I seem to have a huge amount of on-going reading at the moment.
Firstly, there is the Rowland biography of Giordano Bruno that I am reading to get a flavour for how I might seek to describe Bruno if I get selected to give the talk in the US. This is not a particularly scholarly biography, but it does have good colour. This will then be followed by biographies/more-scholarly works related to Clavius and Tycho
Then there is Marjorie Jones's Frances Yates and the Hermetic Tradition. Again, not a very scholarly book, but the only avaliable biography of Yates. Also Jones returned to college aged 45 after twenty-odd years working in finance and this book is the result. So there are precedents for what I'd like to do.
Several "Very Short Introductions" are currently on the go.

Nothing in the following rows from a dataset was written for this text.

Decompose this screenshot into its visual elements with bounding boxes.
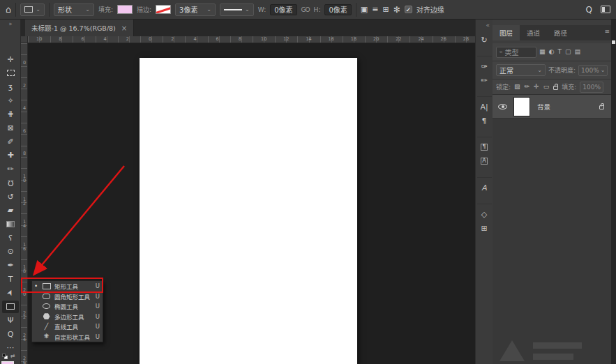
visibility-eye-icon[interactable] <box>498 104 507 109</box>
history-panel-icon[interactable]: ↻ <box>477 33 492 47</box>
flyout-menu-item[interactable]: ╱ 直线工具 U <box>32 321 103 332</box>
move-tool[interactable]: ✛ <box>2 53 19 66</box>
search-icon[interactable]: Q <box>586 6 592 14</box>
brush-settings-panel-icon[interactable]: ✑ <box>477 56 492 73</box>
lock-position-icon[interactable]: ✛ <box>534 84 539 90</box>
tool-icon <box>43 313 50 319</box>
blend-mode-select[interactable]: 正常 ⌄ <box>496 64 546 76</box>
layer-filter-select[interactable]: ⌕ 类型 <box>496 47 536 58</box>
panel-tab[interactable]: 通道 <box>520 25 547 40</box>
history-brush-tool[interactable]: ↺ <box>2 190 19 203</box>
path-operations-button[interactable]: ▣ <box>361 6 368 13</box>
character-panel-icon[interactable]: A| <box>477 96 492 114</box>
link-dimensions-icon[interactable]: GO <box>301 6 310 13</box>
3d-panel-icon[interactable]: ◇ <box>477 204 492 221</box>
hand-tool[interactable]: Ψ <box>2 314 19 326</box>
width-input[interactable]: 0像素 <box>270 4 296 15</box>
panel-tab[interactable]: 路径 <box>547 25 574 40</box>
opacity-input[interactable]: 100% ⌄ <box>578 65 608 76</box>
panel-menu-icon[interactable]: ≡ <box>604 28 610 35</box>
default-colors-icon[interactable] <box>2 354 8 359</box>
foreground-color-swatch[interactable] <box>1 361 14 364</box>
glyphs-panel-icon[interactable]: A <box>477 177 492 195</box>
frame-tool[interactable]: ⊠ <box>2 122 19 135</box>
layer-row-background[interactable]: 背景 <box>493 95 611 119</box>
layer-name: 背景 <box>537 102 599 112</box>
fill-color-swatch[interactable] <box>117 5 133 14</box>
brush-tool[interactable]: ✏ <box>2 163 19 176</box>
eraser-tool[interactable]: ▰ <box>2 204 19 217</box>
ruler-label: 2 <box>22 83 27 87</box>
flyout-menu-item[interactable]: ❋ 自定形状工具 U <box>32 332 103 342</box>
type-tool[interactable]: T <box>2 273 19 285</box>
ruler-label: 6 <box>81 36 84 42</box>
tool-mode-value: 形状 <box>58 4 72 15</box>
home-icon[interactable]: ⌂ <box>6 5 11 14</box>
stroke-type-select[interactable]: ⌄ <box>220 3 254 16</box>
document-tab[interactable]: 未标题-1 @ 16.7%(RGB/8) × <box>25 20 134 36</box>
path-selection-tool[interactable]: ➤ <box>2 287 19 299</box>
ruler-label: 12 <box>22 197 27 205</box>
eyedropper-tool[interactable]: ✐ <box>2 135 19 148</box>
brushes-panel-icon[interactable]: ✏ <box>477 73 492 87</box>
path-alignment-button[interactable]: ≡ <box>372 6 378 13</box>
width-label: W: <box>258 6 266 13</box>
collapse-panel-icon[interactable]: » <box>0 21 21 27</box>
gear-icon[interactable]: ✻ <box>393 6 400 14</box>
close-icon[interactable]: × <box>121 24 127 32</box>
ruler-label: 24 <box>418 36 423 42</box>
tool-mode-select[interactable]: 形状 ⌄ <box>54 3 94 16</box>
stroke-color-swatch[interactable] <box>156 5 171 14</box>
layers-panel-empty-area <box>493 119 611 364</box>
fill-input[interactable]: 100% <box>580 82 603 93</box>
paragraph-panel-icon[interactable]: ¶ <box>477 114 492 128</box>
lock-image-pixels-icon[interactable]: ✏ <box>525 84 530 90</box>
gradient-tool[interactable] <box>2 218 19 230</box>
stroke-width-select[interactable]: 3像素 ⌄ <box>175 3 216 16</box>
rectangle-tool[interactable] <box>2 301 19 313</box>
chevron-down-icon: ⌄ <box>206 6 211 13</box>
workspace-switcher-icon[interactable] <box>601 6 610 13</box>
quick-selection-tool[interactable]: ✧ <box>2 94 19 107</box>
path-arrangement-button[interactable]: ⊞ <box>382 6 389 13</box>
panel-tab[interactable]: 图层 <box>493 25 520 40</box>
clone-stamp-tool[interactable]: Ω <box>2 176 19 189</box>
zoom-tool[interactable]: Q <box>2 328 19 340</box>
paragraph-styles-panel-icon[interactable]: ¶ <box>477 137 492 154</box>
fill-value: 100% <box>583 84 601 91</box>
flyout-menu-item[interactable]: 椭圆工具 U <box>32 301 103 312</box>
filter-pixel-layers-icon[interactable]: ▦ <box>539 49 546 55</box>
tool-preset-picker[interactable]: ⌄ <box>20 3 45 16</box>
lasso-tool[interactable]: ʒ <box>2 80 19 93</box>
flyout-menu-item[interactable]: 多边形工具 U <box>32 312 103 322</box>
layer-thumbnail[interactable] <box>513 97 530 116</box>
photoshop-window: ⌂ ⌄ 形状 ⌄ 填充: 描边: 3像素 ⌄ ⌄ W: 0像素 GO H: 0像… <box>0 0 616 364</box>
character-styles-panel-icon[interactable]: A <box>477 154 492 168</box>
filter-shape-layers-icon[interactable]: ▢ <box>565 49 571 55</box>
ruler-label: 24 <box>22 333 27 341</box>
healing-brush-tool[interactable]: ✚ <box>2 149 19 162</box>
collapse-dock-icon[interactable]: « <box>486 22 493 29</box>
properties-panel-icon[interactable]: ⊞ <box>477 221 492 235</box>
swap-colors-icon[interactable]: ⇄ <box>10 353 15 359</box>
height-input[interactable]: 0像素 <box>324 4 351 15</box>
lock-transparent-pixels-icon[interactable]: ▨ <box>514 84 520 90</box>
collapsed-panel-icon[interactable] <box>612 40 615 44</box>
filter-type-layers-icon[interactable]: T <box>557 49 562 55</box>
ruler-label: 8 <box>59 36 61 42</box>
rectangular-marquee-tool[interactable] <box>2 67 19 79</box>
lock-artboard-icon[interactable]: ▭ <box>543 84 550 90</box>
smudge-tool[interactable]: ʕ <box>2 232 19 244</box>
dodge-tool[interactable]: ⊙ <box>2 245 19 258</box>
crop-tool[interactable]: ⋕ <box>2 108 19 121</box>
ruler-label: 4 <box>193 36 196 42</box>
vertical-ruler: 02468101214161820222426 <box>21 43 28 364</box>
align-edges-checkbox[interactable]: ✓ <box>405 6 412 13</box>
filter-adjustment-layers-icon[interactable]: ◐ <box>549 49 555 55</box>
flyout-item-label: 圆角矩形工具 <box>54 292 92 301</box>
pen-tool[interactable]: ✒ <box>2 259 19 272</box>
lock-all-icon[interactable] <box>553 86 558 90</box>
filter-smart-objects-icon[interactable]: ▤ <box>574 49 580 55</box>
document-canvas[interactable] <box>140 58 357 364</box>
ruler-label: 28 <box>463 36 469 42</box>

The one on History I read a few weeks ago but am now taking notes from, other current reads include Foucault (whose approach to history I am exploring a little), Poststructuralism (about which I know very little), Science and Religion (which is a topic for next term) and The Renaissance (which I feel I know very little about)
From the online Stanford philosophical encyclopaedia, articles on Duhem & Erasmus
A new book for Christmas - The Worst Enemy of Science - Essays in memory of Paul Feyerabend - mainly the personal, rather than academic, chapters at the moment
Finally, my "light-hearted" reading is Sokal & Bricmont's Intellectual Impostures - always good fun.